Note the creek in the background

Located on approximately 7 acres adjacent to the babbling waters of Hemptown Creek, visitors walk around the art installation while reading information panels which provide interesting facts about all of the animals, many of which have cartoon characteristics.

Love the moose

Our goal is for you to leave with a smile on your face and perhaps, a new groovy piece of yard art.. We also offer flowers, cacti, metal signs, planters, wood products and so much more!

Blue Spring Heritage Center

This what Blue Spring is supposed to look like

Blue Spring is the largest spring in Northwest Arkansas, pumping 38 million gallons of pure water daily into the White River. I visited after 6 days of rain, and things were a bit flooded. I have to admit I prefer it au-natural

This is a bluff shelter where artifacts were found dating back 10,000 years, is on the National Register of Historic Places. I sat in this bench and imagined what it must have been like so long ago. Certainly there was not a bench. 😉

Bluff Shelter

Thorncrown Chapel

Thorncrown Chapel

When I entered Thorncrown, there was nothing but windows. There was little distinction between the outside and the inside. It softly proclaimed that all of creation is a cathedral.
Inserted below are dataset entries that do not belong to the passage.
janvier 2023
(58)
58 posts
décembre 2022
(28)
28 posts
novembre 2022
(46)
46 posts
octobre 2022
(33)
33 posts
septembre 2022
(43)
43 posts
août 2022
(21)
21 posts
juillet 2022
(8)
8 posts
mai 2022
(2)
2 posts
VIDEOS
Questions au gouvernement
Thorncrown Chapel is like the utterance of a proverb. It reveals, in a whisper that silence can speak to us, stillness can enliven us, and being present to the eternal lessons of earth can give cause and direction to better our lives. – Randall Connaughton

Eureka Springs Arkansas

5 rainy days in a row has not deterred me from getting to know Eureka Springs. Today’s agenda was to explore the historic downtown area. Conveniently there is a Trolley stop right outside the campground that loops around the city.
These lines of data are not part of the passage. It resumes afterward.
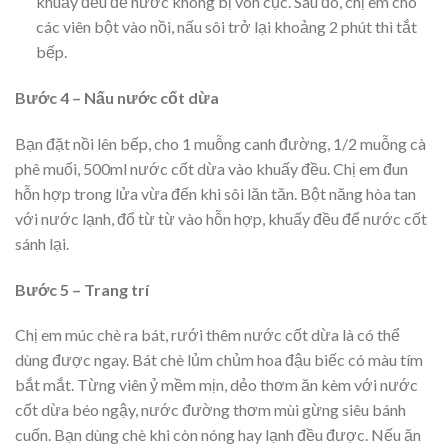
khuấy đều để nước không bị vón cục. Sau đó, chị em cho
các viên bột vào nồi, nấu sôi trở lại khoảng 2 phút thì tắt
bếp.
Bước 4 – Nấu nước cốt dừa
Bạn đặt nồi lên bếp, cho 1 muỗng canh đường, 1/2 muỗng cà
phê muối, 500ml nước cốt dừa vào khuấy đều. Chị em đun
hỗn hợp trong lửa vừa đến khi sôi lăn tăn. Bột năng hòa tan
với nước lạnh, đổ từ từ vào hỗn hợp, khuấy đều để nước cốt
sánh lại.
Bước 5 – Trang trí
Chị em múc chè ra bát, rưới thêm nước cốt dừa là có thể
dùng được ngay. Bát chè lủm chủm hoa đậu biếc có màu tím
bắt mắt. Từng viên ỷ mềm mịn, dẻo thơm ăn kèm với nước
cốt dừa béo ngậy, nước đường thơm mùi gừng siêu bánh
cuốn. Bạn dùng chè khi còn nóng hay lạnh đều được. Nếu ăn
Eureka Springs, Arkansas has been a popular resort town and vacation destination since the 1800’s. Nestled in the Ozark Mountains of Northwest Arkansas surrounded by rivers and lakes, Eureka Springs became known early on for its healing waters, Victorian architecture and as a haven for artists.
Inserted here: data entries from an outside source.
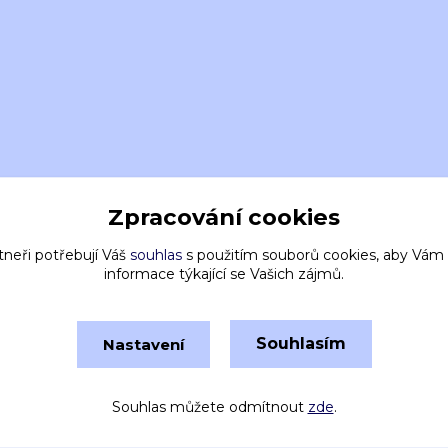
Zpracování cookies
tneři potřebují Váš
souhlas
s použitím souborů cookies, aby Vám
informace týkající se Vašich zájmů.
Souhlasím
Nastavení
Vytvořeno na
Eshop-rychle.cz
Souhlas můžete odmítnout
zde
.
  • Eureka Springs was a favorite of Robert Ripley of Ripley’s Believe it or not. The town has been featured many times in the cartoon
  • None of the streets cross at right angles and there are no stoplights in town.
  • According to local folklore, Jesse James and his gang hid in the caves around Eureka Springs.
  • The only city in America whose entire historic downtown is listed on the National Register of Historic Places

The Most Haunted Hotel in America

The 1886 Crescent Hotel sits high atop Crescent Mountain in Eureka Springs Arkansas. When built she was considered the premiere resort hotel west of the Mississippi. Now she is considered the most haunted Hotel in America.

The Crescent Hotel

She has served many different purposes across the years, the most notorious as The Baker Hospital, a Cancer Clinic owned by Norman Baker. A quack who claimed he could cure cancer without operation, radium, or x-rays. His cancer cure being nothing more than clover, corn silk, watermelon seed, and water. He convinced hundreds and made millions of dollars. He’d operate, amputate, and when it was all done, it was off to the morgue dumping the bodies into a cooler. While there is record of 40 people who died there, It’s believed more than 400 people may have died unrecorded. Some may still linger.

I took a ghost tour at the hotel led by a true story teller. I got to visit my first morgue and see for myself some of Baker’s bottles of proof. Next time in town I will stay the night in the hotel. In Michael’s Room 218 (said to be the most active room in the hotel).

For the Love of Marshes 💕

Perfect place to take in marsh life

I love all wetlands. Lately I’ve had easy access to many. The marsh is a wetland that is dominated by herbaceous rather than woody plants. They can often be found at the edges of lakes and streams, where they form a transition between the aquatic and terrestrial ecosystems. They are often dominated by grasses, rushes or reeds.

This marshland is home to many shore birds, long legged waders, various gulls and pelicans. During an extremely high tide I sat in the swing pictured and watched all the birds do their things. I did not hear the crawdads sing, but I did imagine it!